__TASK__. Starting at the line that contains "Seu IP fez diversas tentati", repeat each line exactly through the last line of the listing, and repeat nothing else.

__WORKING DATA__.

○ ○ ○ ○ ○ ○ ○

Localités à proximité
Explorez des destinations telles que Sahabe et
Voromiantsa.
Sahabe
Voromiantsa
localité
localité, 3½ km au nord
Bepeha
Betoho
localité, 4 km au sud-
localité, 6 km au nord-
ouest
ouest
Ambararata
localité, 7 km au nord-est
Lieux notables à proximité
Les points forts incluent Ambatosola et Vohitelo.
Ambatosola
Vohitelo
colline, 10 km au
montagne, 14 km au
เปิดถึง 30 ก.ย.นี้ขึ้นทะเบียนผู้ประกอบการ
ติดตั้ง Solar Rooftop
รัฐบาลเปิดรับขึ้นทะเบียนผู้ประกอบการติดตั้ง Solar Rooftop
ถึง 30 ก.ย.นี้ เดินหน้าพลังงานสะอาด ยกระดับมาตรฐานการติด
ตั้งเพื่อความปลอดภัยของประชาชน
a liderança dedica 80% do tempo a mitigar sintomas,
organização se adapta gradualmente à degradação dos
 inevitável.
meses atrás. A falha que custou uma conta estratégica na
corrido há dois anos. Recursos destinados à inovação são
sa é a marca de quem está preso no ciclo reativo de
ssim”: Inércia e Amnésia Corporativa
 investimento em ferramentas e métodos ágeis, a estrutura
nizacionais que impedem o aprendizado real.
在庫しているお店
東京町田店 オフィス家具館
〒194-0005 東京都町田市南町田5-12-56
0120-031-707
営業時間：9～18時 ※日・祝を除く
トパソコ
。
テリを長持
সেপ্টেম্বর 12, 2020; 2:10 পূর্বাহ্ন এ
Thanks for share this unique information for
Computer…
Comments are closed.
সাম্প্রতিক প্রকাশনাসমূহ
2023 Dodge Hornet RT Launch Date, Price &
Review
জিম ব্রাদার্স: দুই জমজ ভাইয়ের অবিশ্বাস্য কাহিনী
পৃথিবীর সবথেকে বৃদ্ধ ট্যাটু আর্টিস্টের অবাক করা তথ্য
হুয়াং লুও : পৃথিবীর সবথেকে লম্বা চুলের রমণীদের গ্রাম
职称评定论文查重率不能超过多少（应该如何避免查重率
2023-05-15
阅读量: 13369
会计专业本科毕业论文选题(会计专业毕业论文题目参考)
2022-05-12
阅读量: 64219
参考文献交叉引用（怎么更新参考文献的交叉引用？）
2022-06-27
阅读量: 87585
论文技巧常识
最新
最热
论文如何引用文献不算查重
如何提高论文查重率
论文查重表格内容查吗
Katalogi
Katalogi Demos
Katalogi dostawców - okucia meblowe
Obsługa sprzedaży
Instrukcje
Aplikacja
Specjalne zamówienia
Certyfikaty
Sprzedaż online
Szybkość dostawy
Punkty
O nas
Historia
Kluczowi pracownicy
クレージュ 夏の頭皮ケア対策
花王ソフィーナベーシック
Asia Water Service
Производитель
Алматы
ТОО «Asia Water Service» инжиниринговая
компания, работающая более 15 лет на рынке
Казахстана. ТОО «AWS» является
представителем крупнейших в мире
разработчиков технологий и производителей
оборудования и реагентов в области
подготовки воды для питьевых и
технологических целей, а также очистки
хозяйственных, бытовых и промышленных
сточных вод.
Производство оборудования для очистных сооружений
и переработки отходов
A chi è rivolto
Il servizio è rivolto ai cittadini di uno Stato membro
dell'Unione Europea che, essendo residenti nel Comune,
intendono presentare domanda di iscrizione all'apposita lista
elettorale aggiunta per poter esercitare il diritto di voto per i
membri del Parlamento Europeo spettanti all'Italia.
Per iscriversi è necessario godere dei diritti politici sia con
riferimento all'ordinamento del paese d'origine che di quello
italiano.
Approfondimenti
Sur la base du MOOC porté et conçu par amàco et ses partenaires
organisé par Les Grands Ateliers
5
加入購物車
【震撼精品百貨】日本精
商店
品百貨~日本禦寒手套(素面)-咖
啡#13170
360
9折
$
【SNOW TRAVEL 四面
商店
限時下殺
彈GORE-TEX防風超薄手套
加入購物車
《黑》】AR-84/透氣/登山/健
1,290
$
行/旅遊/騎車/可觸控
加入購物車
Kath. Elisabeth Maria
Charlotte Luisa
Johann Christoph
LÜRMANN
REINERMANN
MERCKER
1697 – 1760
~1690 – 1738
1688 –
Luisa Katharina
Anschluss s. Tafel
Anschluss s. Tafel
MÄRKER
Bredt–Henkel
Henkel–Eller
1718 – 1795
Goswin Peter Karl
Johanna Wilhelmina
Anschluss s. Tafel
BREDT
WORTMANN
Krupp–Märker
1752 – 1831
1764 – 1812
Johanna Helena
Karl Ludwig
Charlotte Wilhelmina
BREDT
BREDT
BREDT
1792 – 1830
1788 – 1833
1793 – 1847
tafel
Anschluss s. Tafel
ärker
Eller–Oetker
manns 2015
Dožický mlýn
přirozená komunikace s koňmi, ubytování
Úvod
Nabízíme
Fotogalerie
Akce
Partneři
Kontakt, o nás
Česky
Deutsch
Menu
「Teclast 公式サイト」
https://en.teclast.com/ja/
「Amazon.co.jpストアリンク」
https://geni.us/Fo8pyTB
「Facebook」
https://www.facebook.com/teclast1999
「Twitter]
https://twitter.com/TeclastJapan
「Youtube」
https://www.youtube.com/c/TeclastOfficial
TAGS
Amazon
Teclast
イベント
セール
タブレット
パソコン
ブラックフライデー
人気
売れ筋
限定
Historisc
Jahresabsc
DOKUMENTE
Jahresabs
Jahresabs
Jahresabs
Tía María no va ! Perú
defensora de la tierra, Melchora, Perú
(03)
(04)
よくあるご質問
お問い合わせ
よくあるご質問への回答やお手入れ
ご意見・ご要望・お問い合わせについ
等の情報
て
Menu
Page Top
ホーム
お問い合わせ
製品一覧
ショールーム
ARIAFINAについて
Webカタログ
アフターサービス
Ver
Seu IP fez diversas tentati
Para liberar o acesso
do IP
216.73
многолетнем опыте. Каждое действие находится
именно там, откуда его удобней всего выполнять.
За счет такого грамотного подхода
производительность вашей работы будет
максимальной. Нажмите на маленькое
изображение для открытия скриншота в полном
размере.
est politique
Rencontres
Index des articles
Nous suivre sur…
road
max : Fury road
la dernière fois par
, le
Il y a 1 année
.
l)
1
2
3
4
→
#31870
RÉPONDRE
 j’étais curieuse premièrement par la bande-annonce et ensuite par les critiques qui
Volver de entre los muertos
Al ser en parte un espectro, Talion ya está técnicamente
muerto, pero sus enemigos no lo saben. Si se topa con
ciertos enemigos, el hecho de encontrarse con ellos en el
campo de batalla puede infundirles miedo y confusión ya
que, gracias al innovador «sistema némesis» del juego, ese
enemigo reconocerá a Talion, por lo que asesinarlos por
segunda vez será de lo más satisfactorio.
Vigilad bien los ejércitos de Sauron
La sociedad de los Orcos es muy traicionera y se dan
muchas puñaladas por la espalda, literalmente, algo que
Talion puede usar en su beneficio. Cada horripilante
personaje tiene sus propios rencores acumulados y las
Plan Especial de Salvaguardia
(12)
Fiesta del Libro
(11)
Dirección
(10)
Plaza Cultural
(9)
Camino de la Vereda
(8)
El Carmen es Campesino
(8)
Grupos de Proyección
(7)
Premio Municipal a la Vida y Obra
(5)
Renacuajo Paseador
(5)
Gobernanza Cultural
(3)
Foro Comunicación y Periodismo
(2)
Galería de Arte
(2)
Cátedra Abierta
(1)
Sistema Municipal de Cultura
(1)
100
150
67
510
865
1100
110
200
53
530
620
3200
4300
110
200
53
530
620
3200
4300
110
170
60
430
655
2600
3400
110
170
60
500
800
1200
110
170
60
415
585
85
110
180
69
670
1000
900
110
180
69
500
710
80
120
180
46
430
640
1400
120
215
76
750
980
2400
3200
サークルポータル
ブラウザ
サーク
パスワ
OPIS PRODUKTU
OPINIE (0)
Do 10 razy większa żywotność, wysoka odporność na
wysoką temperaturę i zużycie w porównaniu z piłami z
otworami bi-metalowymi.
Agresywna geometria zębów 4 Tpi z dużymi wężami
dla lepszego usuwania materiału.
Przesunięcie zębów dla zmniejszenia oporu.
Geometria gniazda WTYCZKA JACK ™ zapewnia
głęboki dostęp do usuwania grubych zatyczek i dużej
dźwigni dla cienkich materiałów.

○ ○ ○ ○ ○ ○ ○

__SOLUTION__.
Seu IP fez diversas tentati
Para liberar o acesso
do IP
216.73
многолетнем опыте. Каждое действие находится
именно там, откуда его удобней всего выполнять.
За счет такого грамотного подхода
производительность вашей работы будет
максимальной. Нажмите на маленькое
изображение для открытия скриншота в полном
размере.
est politique
Rencontres
Index des articles
Nous suivre sur…
road
max : Fury road
la dernière fois par
, le
Il y a 1 année
.
l)
1
2
3
4
→
#31870
RÉPONDRE
 j’étais curieuse premièrement par la bande-annonce et ensuite par les critiques qui
Volver de entre los muertos
Al ser en parte un espectro, Talion ya está técnicamente
muerto, pero sus enemigos no lo saben. Si se topa con
ciertos enemigos, el hecho de encontrarse con ellos en el
campo de batalla puede infundirles miedo y confusión ya
que, gracias al innovador «sistema némesis» del juego, ese
enemigo reconocerá a Talion, por lo que asesinarlos por
segunda vez será de lo más satisfactorio.
Vigilad bien los ejércitos de Sauron
La sociedad de los Orcos es muy traicionera y se dan
muchas puñaladas por la espalda, literalmente, algo que
Talion puede usar en su beneficio. Cada horripilante
personaje tiene sus propios rencores acumulados y las
Plan Especial de Salvaguardia
(12)
Fiesta del Libro
(11)
Dirección
(10)
Plaza Cultural
(9)
Camino de la Vereda
(8)
El Carmen es Campesino
(8)
Grupos de Proyección
(7)
Premio Municipal a la Vida y Obra
(5)
Renacuajo Paseador
(5)
Gobernanza Cultural
(3)
Foro Comunicación y Periodismo
(2)
Galería de Arte
(2)
Cátedra Abierta
(1)
Sistema Municipal de Cultura
(1)
100
150
67
510
865
1100
110
200
53
530
620
3200
4300
110
200
53
530
620
3200
4300
110
170
60
430
655
2600
3400
110
170
60
500
800
1200
110
170
60
415
585
85
110
180
69
670
1000
900
110
180
69
500
710
80
120
180
46
430
640
1400
120
215
76
750
980
2400
3200
サークルポータル
ブラウザ
サーク
パスワ
OPIS PRODUKTU
OPINIE (0)
Do 10 razy większa żywotność, wysoka odporność na
wysoką temperaturę i zużycie w porównaniu z piłami z
otworami bi-metalowymi.
Agresywna geometria zębów 4 Tpi z dużymi wężami
dla lepszego usuwania materiału.
Przesunięcie zębów dla zmniejszenia oporu.
Geometria gniazda WTYCZKA JACK ™ zapewnia
głęboki dostęp do usuwania grubych zatyczek i dużej
dźwigni dla cienkich materiałów.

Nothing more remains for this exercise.